Thirty-five studio albums is a number that stops most conversations before they start. For Igor Keller, it’s simply the current count. Under the Longboat name, the Seattle-based composer has spent decades building a catalog that now exceeds 500 songs — one that spans electronic blues, jazz-influenced pop, film scoring sensibilities, and full orchestral production. Album 35, out now, adds another distinct chapter to that body of work.
The record’s most immediate distinction is structural. Across its runtime, Album 35 moves through three separate timelines — past, present, and future — each carrying its own sonic and thematic weight. That organization wasn’t drafted in advance. It surfaced once the writing and arranging were finished, which makes the coherence of the final sequence more striking. The material found its own logic.
Keller’s background shapes how that logic sounds. A former jazz tenor saxophonist who later moved into film scoring before developing Longboat’s signature blend of structure, narrative, and cultural commentary, he brings a composer’s instinct to every release. That instinct is audible throughout Album 35, particularly in how the live strings interact with the electronic instrumentation. String sessions for Longboat’s orchestral releases have evolved considerably over time — what began as a small ensemble has expanded into a group of symphony and ballet musicians who contribute actively to shaping each track rather than simply performing what’s written.

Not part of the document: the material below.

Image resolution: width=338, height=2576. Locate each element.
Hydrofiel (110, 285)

“Since it is always a joy to create, I don’t measure my progress in milestones or achievements. It’s all part of an evolution that I am always eager to experience; one that pushes me into unfamiliar territory. At this point, I look back at my previous works with satisfaction and look forward to my future projects with great excitement. I will be making much more music in the future.”
Thematically, the album sits in familiar Longboat territory. Wealth, power, technology, and political absurdity have run through the project’s discography for years, and Album 35 approaches that terrain with the same directness that defined recent releases like Word Gets Around and Absentia. Where those records examined media saturation and loss respectively, this one casts its net wider — pulling from historical precedent to frame commentary on the present without tipping into moralizing.
The Longboat catalog keeps moving. Album 35 makes clear it hasn’t found a ceiling yet.